[WORK TO BE COMPLETED] The output should consist solely of the line containing "sıcak hava dalgası etkili olacak" and the lines that follow it through the end of the data below.

[Transcribed page contents]
+ + +

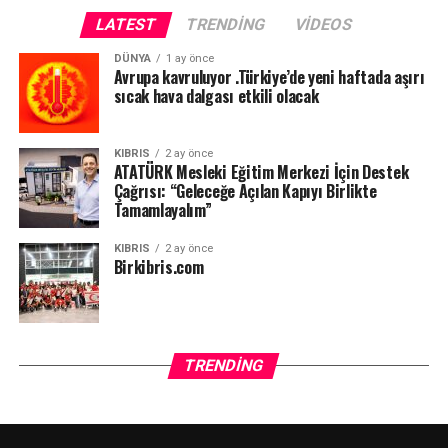
LATEST
TRENDING
VIDEOS
DÜNYA
1 ay önce
Avrupa kavruluyor .Türkiye’de yeni haftada aşırı
sıcak hava dalgası etkili olacak
KIBRIS
2 ay önce
ATATÜRK Mesleki Eğitim Merkezi İçin Destek
Çağrısı: “Geleceğe Açılan Kapıyı Birlikte
Tamamlayalım”
KIBRIS
2 ay önce
Birkibris.com
TRENDING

+ + +

[REPLY TO THE EXERCISE]
sıcak hava dalgası etkili olacak
KIBRIS
2 ay önce
ATATÜRK Mesleki Eğitim Merkezi İçin Destek
Çağrısı: “Geleceğe Açılan Kapıyı Birlikte
Tamamlayalım”
KIBRIS
2 ay önce
Birkibris.com
TRENDING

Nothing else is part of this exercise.